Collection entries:
== Segment start ==

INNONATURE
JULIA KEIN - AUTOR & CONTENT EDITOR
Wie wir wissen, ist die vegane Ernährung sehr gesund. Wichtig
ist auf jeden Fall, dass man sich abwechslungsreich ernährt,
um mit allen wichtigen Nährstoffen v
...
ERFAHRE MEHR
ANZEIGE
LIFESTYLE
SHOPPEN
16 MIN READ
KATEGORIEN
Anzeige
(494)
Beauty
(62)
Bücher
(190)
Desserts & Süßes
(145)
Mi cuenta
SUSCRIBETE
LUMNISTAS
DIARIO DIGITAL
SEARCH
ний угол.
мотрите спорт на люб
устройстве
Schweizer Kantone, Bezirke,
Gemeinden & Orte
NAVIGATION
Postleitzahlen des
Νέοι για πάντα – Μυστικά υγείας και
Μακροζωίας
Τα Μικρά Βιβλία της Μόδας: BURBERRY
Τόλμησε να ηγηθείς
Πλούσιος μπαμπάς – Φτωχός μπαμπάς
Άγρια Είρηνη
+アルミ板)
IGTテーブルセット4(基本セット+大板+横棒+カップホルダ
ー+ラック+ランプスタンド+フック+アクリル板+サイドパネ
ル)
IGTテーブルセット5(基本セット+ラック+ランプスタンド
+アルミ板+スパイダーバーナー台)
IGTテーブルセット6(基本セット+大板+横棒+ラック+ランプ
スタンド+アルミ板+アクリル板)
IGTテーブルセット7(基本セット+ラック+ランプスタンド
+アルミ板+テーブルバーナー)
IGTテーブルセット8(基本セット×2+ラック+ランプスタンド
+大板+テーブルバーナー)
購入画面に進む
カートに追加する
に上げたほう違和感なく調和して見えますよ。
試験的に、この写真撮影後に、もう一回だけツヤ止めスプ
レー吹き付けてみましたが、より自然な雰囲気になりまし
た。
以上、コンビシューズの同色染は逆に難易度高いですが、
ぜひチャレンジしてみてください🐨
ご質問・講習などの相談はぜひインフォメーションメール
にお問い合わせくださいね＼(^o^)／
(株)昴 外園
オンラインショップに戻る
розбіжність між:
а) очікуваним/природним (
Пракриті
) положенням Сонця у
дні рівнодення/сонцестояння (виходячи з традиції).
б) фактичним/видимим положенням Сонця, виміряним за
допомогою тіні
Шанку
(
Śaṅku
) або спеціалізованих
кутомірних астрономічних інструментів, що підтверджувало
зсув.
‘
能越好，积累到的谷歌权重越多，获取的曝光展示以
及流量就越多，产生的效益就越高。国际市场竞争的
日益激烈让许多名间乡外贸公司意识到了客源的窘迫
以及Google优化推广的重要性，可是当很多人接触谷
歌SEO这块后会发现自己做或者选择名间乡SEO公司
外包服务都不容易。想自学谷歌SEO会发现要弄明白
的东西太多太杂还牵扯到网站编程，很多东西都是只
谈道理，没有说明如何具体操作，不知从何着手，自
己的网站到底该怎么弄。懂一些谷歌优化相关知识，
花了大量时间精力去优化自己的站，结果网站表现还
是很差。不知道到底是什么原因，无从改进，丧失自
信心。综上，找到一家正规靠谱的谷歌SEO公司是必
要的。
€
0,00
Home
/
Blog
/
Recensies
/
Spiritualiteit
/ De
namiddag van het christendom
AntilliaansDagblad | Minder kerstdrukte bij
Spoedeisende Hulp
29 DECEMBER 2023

== Segment end ==

Required action: Write out each line exactly, starting with the line that contains "Spiritualiteit" and stopping after the last line of the data.

Response to the exercise:
Spiritualiteit
/ De
namiddag van het christendom
AntilliaansDagblad | Minder kerstdrukte bij
Spoedeisende Hulp
29 DECEMBER 2023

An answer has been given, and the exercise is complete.